● Task details
Taking the data below line by line, count those that include the word "Dodge" and report the number alone.

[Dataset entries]

+++

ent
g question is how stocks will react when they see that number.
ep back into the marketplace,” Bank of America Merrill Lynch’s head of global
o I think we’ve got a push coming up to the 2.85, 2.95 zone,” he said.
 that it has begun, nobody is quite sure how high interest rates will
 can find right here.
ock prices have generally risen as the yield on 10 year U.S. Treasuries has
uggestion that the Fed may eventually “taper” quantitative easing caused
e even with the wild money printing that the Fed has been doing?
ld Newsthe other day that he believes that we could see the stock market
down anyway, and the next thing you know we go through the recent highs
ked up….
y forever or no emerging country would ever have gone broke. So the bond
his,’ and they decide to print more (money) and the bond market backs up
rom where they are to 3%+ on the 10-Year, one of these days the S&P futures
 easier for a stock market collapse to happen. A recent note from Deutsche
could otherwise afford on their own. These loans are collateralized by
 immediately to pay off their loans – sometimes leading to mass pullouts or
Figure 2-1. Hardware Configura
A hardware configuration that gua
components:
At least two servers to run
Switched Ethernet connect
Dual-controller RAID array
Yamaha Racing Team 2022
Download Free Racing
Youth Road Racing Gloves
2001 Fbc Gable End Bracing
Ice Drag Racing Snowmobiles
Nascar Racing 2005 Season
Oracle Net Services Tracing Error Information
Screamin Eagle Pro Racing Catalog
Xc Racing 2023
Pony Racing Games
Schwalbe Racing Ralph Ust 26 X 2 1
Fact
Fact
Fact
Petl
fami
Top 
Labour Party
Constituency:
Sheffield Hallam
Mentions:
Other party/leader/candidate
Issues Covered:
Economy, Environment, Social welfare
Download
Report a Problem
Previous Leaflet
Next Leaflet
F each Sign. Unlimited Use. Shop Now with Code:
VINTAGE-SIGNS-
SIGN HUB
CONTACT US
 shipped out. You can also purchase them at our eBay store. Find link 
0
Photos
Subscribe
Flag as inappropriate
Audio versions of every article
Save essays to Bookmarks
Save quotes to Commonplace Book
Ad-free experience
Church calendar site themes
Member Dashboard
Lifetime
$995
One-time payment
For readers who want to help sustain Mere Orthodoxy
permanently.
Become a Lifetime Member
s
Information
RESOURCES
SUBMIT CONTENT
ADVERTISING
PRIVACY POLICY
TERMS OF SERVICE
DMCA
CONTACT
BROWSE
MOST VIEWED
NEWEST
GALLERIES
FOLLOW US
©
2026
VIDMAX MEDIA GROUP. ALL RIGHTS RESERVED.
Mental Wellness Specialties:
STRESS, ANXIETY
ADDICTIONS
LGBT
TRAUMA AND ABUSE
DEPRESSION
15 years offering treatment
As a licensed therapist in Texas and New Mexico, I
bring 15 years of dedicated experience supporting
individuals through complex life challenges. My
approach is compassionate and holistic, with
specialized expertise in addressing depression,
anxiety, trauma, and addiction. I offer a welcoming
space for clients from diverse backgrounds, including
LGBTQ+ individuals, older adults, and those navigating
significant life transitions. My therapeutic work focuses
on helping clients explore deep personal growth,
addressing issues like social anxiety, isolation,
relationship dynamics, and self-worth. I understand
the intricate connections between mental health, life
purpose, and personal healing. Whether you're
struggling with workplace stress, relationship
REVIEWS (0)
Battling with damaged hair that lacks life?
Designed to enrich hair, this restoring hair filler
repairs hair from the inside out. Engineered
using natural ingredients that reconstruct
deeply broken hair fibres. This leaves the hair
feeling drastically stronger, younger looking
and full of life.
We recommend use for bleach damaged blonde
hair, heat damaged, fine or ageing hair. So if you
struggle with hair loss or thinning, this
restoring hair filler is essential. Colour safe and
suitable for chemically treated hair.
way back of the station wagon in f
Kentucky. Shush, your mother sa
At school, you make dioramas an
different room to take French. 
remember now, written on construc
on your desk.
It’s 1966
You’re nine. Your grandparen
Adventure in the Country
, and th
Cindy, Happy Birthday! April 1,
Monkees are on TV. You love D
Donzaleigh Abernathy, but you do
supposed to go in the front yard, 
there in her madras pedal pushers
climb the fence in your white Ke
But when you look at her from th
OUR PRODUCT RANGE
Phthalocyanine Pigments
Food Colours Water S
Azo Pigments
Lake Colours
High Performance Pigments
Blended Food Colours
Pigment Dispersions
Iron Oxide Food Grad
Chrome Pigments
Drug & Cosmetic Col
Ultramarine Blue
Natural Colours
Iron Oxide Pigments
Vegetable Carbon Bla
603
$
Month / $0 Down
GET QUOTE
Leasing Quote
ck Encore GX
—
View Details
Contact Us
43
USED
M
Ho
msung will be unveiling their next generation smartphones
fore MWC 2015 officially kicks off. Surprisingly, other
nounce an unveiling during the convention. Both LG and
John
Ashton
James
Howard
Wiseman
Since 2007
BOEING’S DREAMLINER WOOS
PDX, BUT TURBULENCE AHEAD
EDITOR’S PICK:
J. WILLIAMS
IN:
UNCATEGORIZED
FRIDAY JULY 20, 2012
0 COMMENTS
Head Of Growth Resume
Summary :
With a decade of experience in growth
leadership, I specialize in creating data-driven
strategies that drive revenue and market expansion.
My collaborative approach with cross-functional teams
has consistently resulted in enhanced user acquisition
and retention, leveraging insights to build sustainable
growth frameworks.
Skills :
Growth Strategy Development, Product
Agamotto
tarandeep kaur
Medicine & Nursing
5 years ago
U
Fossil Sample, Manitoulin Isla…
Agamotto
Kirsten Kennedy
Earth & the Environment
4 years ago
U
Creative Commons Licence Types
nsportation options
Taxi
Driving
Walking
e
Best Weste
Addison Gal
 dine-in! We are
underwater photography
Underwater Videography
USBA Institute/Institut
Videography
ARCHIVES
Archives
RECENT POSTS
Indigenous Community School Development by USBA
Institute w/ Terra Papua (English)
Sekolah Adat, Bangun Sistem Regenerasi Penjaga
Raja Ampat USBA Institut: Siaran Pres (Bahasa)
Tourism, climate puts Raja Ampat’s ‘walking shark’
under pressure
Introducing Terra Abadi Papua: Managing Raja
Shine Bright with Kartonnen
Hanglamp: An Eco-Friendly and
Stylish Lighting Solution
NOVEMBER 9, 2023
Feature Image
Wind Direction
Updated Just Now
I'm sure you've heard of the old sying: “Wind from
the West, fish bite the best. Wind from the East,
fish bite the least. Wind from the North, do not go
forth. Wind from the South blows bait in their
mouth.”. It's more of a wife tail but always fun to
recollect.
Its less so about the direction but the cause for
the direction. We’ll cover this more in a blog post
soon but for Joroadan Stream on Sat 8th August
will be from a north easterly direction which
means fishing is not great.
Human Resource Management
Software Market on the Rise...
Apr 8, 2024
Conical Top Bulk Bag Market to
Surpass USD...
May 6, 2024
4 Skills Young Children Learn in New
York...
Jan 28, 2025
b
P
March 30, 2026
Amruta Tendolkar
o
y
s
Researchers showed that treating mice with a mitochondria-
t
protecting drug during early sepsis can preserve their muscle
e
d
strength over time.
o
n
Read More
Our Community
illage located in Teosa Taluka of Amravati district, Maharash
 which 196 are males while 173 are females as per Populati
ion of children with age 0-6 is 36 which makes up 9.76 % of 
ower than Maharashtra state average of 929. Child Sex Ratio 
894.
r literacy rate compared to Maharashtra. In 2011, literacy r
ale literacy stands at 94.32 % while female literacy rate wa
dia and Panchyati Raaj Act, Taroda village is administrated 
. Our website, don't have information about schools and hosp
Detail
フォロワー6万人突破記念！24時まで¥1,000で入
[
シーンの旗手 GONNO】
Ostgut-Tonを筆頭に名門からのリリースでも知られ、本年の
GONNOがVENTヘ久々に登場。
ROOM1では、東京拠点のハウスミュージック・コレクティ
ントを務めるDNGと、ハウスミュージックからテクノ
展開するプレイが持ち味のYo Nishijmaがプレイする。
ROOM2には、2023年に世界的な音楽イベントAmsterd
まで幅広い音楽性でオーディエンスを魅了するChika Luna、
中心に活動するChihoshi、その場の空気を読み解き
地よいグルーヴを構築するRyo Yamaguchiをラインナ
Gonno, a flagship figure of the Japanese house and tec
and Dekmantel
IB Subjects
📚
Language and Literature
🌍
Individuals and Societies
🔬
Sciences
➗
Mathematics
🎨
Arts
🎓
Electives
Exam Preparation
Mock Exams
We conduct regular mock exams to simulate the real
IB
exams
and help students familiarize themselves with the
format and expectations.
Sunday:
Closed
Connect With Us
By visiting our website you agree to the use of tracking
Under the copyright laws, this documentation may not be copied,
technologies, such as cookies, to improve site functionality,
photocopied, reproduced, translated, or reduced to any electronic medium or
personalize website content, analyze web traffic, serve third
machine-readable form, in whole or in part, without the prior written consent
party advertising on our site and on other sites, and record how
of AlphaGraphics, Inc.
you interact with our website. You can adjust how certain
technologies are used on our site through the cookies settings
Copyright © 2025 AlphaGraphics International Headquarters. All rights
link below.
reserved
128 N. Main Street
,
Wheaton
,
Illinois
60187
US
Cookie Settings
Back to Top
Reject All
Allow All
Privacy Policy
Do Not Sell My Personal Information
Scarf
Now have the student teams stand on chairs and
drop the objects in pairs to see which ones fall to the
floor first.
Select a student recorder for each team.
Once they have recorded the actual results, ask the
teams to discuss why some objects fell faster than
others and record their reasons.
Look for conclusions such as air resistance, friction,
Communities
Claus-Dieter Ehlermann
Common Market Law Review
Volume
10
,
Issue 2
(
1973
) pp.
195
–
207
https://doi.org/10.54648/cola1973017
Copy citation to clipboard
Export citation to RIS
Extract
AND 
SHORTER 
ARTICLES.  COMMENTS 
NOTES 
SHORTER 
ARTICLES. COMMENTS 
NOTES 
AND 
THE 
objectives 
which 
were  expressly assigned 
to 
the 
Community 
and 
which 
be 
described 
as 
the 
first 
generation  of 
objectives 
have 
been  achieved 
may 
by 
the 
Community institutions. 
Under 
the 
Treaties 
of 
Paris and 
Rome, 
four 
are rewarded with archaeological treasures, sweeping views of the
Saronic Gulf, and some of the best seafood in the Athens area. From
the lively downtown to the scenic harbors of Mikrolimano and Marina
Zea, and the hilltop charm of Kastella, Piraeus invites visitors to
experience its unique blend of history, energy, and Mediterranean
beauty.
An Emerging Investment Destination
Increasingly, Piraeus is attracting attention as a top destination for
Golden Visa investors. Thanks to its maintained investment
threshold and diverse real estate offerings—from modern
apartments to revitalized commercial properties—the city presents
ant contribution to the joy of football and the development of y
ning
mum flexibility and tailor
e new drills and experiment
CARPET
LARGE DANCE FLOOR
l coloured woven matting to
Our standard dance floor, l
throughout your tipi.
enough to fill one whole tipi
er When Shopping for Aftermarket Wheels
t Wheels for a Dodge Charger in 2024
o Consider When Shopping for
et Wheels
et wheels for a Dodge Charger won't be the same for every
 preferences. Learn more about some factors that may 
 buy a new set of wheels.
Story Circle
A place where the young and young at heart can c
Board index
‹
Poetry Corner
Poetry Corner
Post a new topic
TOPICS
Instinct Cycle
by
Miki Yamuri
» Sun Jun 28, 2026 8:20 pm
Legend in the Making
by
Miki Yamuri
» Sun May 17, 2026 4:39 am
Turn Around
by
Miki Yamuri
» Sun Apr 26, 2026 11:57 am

+++

● Exercise solution
2